Folha de S. Paulo
Livro retrata conversa entre o filósofo
Michael Sandel e o economista Thomas Piketty
Autores defendem pacote básico da esquerda,
mas propõem algumas ideias novas, como sorteio de senadores
E se, no espírito da velha democracia ateniense, começássemos a preencher cargos na administração pública por sorteio? A ideia é do filósofo Michael Sandel (Harvard). Para combater alguns dos efeitos perversos da desigualdade, ele sugere que países que tenham Parlamento bicameral, caso dos EUA e do Brasil, passem a definir os membros do Senado não por eleição, mas por sorteio.
A proposta está em "Equality",
livro que resultou de um encontro entre Sandel e o economista francês Thomas Piketty na Escola de Economia de Paris em 2024. O
debate entre os dois tem algo de conversa de comadre, já que eles concordam em
quase tudo.
Defendem o pacote básico de esquerda, que
inclui impostos progressivos, investimentos em saúde e educação
públicas, poder para sindicatos e quem sabe até algum controle de
capitais. Mas também há espaço para ideias que fogem ao convencional, como a
proposta dos sorteios.
A questão do Parlamento é, na verdade, uma
derivada. Sandel defende já há tempos que o sorteio seja usado como um dos
critérios de admissão de alunos em universidades de elite, como Harvard. A
extensão dessa ideia para o Legislativo é
que pelo menos para mim soa como novidade.
Em ambos os casos, a ideia é combater a falsa
noção de que vivemos numa sociedade meritocrática, em que as pessoas recebem
compensações justas por suas virtudes ou defeitos. Ainda que a ideia nos
repugne, dos genes às oportunidades, é o acaso que está no comando.
Penso, porém, que o mecanismo sugerido por
Sandel funcionaria melhor nas universidades do que no Parlamento.
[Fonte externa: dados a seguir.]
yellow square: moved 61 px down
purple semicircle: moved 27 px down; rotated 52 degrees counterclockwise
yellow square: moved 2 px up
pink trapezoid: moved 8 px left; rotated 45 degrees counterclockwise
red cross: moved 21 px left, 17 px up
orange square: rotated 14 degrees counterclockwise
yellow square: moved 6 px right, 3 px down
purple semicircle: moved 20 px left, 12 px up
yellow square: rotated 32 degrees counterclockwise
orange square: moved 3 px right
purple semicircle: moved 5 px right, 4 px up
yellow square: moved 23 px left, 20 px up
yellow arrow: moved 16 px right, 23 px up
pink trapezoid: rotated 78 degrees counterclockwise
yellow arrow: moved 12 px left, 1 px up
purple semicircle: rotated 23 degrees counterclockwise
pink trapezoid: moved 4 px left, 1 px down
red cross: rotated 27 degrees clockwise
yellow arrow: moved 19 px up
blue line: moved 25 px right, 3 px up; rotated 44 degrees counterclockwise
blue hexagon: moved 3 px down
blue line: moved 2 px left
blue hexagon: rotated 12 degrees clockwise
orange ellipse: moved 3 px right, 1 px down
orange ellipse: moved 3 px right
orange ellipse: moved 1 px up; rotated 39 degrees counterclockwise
É que, no
caso das escolas, não é difícil fazer, antes do sorteio, uma pré-seleção que
assegure a qualidade acadêmica de todos os candidatos. No Legislativo, é mais
complicado.
Eu pelo menos jamais votaria em mim, pois
estou certo de que não tenho o que é necessário para ser um bom congressista,
mesmo que não saiba nem enumerar essas virtudes. Quando escolho meu deputado ou
senador é justamente por ele ser diferente de mim.